_EXERCISE PROMPT_
From the records below, give the number of lines that include the word "GRAD". Add no other words.

_DATA UNDER STUDY_
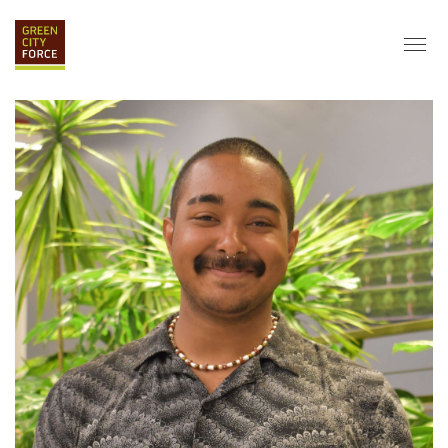
DONATE
APPLY
HIRE
ABOUT
VISION & MISSION
STAFF & BOARD
PARTNERS
IMPACT
HISTORY
SERVICE CORPS
FARMS AT NYCHA
LOVE WHERE YOU LIVE
ECO-HUBS
GRAD CAREERS
ALUMNI SERVICES
GRAD DESTINATIONS
WORK OPPORTUNITIES
GRAD GALLERY
GET INVOLVED
NYCHA RESIDENTS
CORPORATE VOLUNTEERING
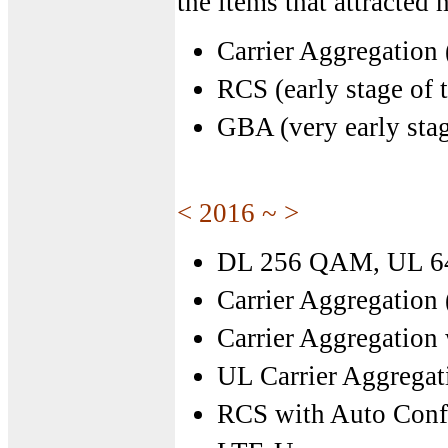
the items that attracted
Carrier Aggregation
RCS (early stage of t
GBA (very early stag
< 2016 ~ >
DL 256 QAM, UL 
Carrier Aggregation
Carrier Aggregatio
UL Carrier Aggregat
RCS with Auto Conf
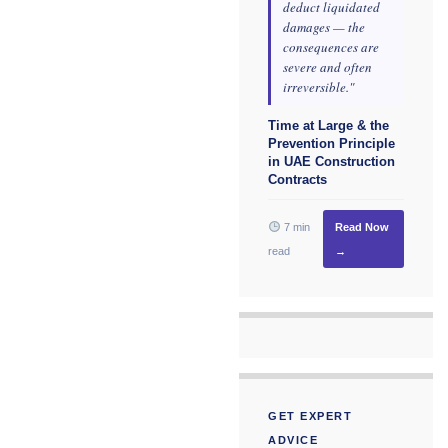
deduct liquidated
damages — the
consequences are
severe and often
irreversible."
Time at Large & the
Prevention Principle
in UAE Construction
Contracts
7 min
Read Now
read
→
GET EXPERT
ADVICE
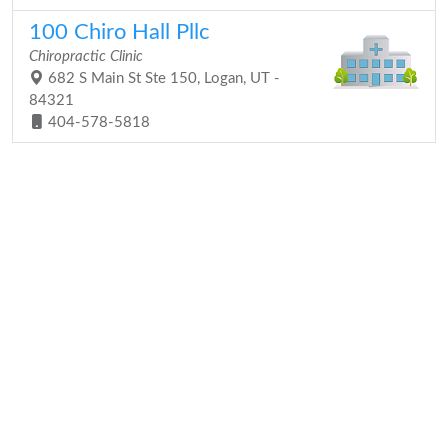
100 Chiro Hall Pllc
Chiropractic Clinic
682 S Main St Ste 150, Logan, UT -
84321
404-578-5818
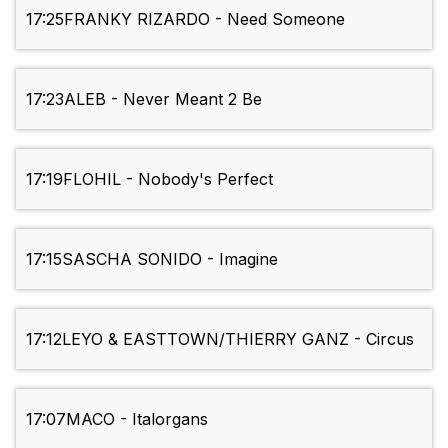
17:25
FRANKY RIZARDO - Need Someone
17:23
ALEB - Never Meant 2 Be
17:19
FLOHIL - Nobody's Perfect
17:15
SASCHA SONIDO - Imagine
17:12
LEYO & EASTTOWN/THIERRY GANZ - Circus
17:07
MACO - Italorgans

_WORKED SOLUTION_
3